== DATA FOR THIS EXERCISE ==
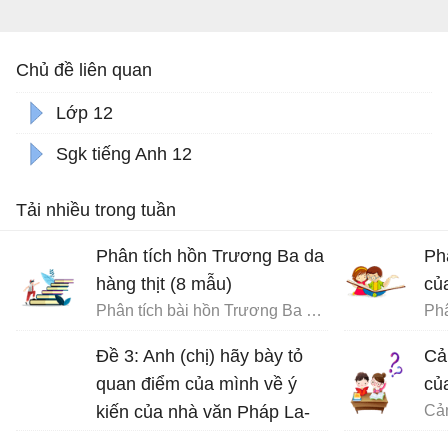
Chủ đề liên quan
Lớp 12
Sgk tiếng Anh 12
Tải nhiều trong tuần
Phân tích hồn Trương Ba da
Ph
hàng thịt (8 mẫu)
củ
Phân tích bài hồn Trương Ba da hàng thịt - Văn mẫu 12
Phâ
Đề 3: Anh (chị) hãy bày tỏ
Cả
quan điểm của mình về ý
củ
kiến của nhà văn Pháp La-
bơ-ruy-e: “Khi một tác phẩm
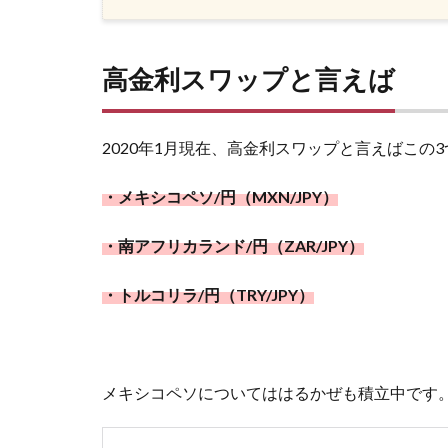
高金利スワップと言えば
2020年1月現在、高金利スワップと言えばこの
・メキシコペソ
/
円（
MXN/JPY
）
・南アフリカランド
/
円（
ZAR/JPY
）
・トルコリラ
/
円（
TRY/JPY
）
メキシコペソについてははるかぜも積立中です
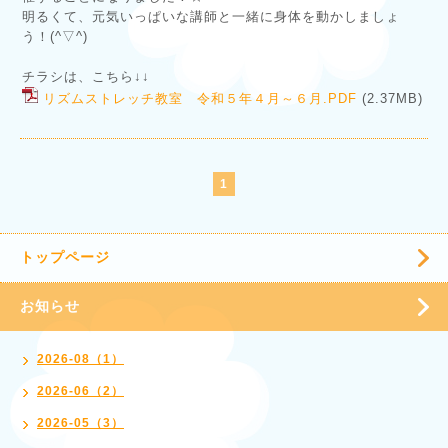
明るくて、元気いっぱいな講師と一緒に身体を動かしましょ
う！(^▽^)
チラシは、こちら↓↓
リズムストレッチ教室 令和５年４月～６月.PDF
(2.37MB)
1
トップページ
お知らせ
2026-08（1）
2026-06（2）
2026-05（3）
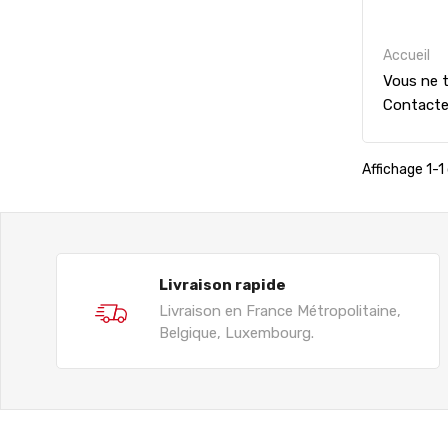
Accueil
Vous ne t
Contact
Affichage 1-1 
Livraison rapide
Livraison en France Métropolitaine,
Belgique, Luxembourg.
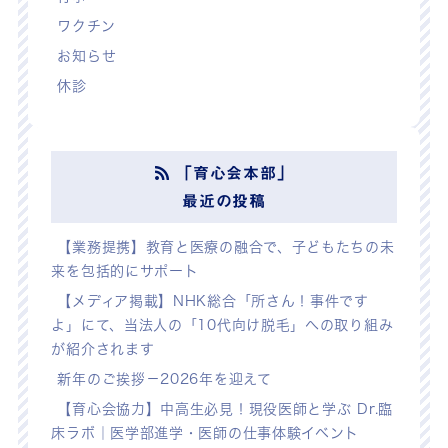
ワクチン
お知らせ
休診
「育心会本部」
最近の投稿
【業務提携】教育と医療の融合で、子どもたちの未
来を包括的にサポート
【メディア掲載】NHK総合「所さん！事件です
よ」にて、当法人の「10代向け脱毛」への取り組み
が紹介されます
新年のご挨拶－2026年を迎えて
【育心会協力】中高生必見！現役医師と学ぶ Dr.臨
床ラボ｜医学部進学・医師の仕事体験イベント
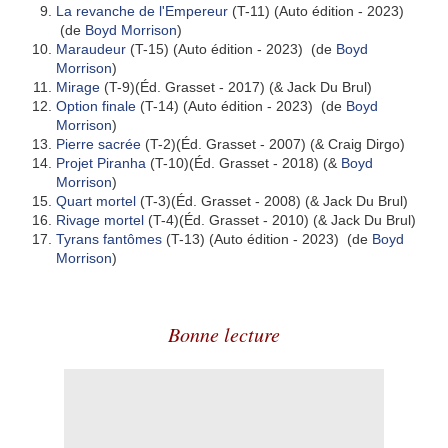
La revanche de l'Empereur
(T-11) (Auto édition - 2023)
(de
Boyd Morrison
)
Maraudeur
(T-15) (Auto édition - 2023) (de
Boyd
Morrison
)
Mirage
(T-9)(Éd. Grasset - 2017) (& Jack Du Brul)
Option finale
(T-14) (Auto édition - 2023) (de
Boyd
Morrison
)
Pierre sacrée
(T-2)(Éd. Grasset - 2007) (& Craig Dirgo)
Projet Piranha
(T-10)(Éd. Grasset - 2018) (&
Boyd
Morrison
)
Quart mortel
(T-3)(Éd. Grasset - 2008) (& Jack Du Brul)
Rivage mortel
(T-4)(Éd. Grasset - 2010) (& Jack Du Brul)
Tyrans fantômes
(T-13) (Auto édition - 2023) (de
Boyd
Morrison
)
Bonne lecture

== EXERCISE BRIEF ==
Scan the entries above for the word "Trương" and collect each line holding it.

== THE COMPLETED TASK ==
Phân tích hồn Trương Ba da
Phân tích bài hồn Trương Ba da hàng thịt - Văn mẫu 12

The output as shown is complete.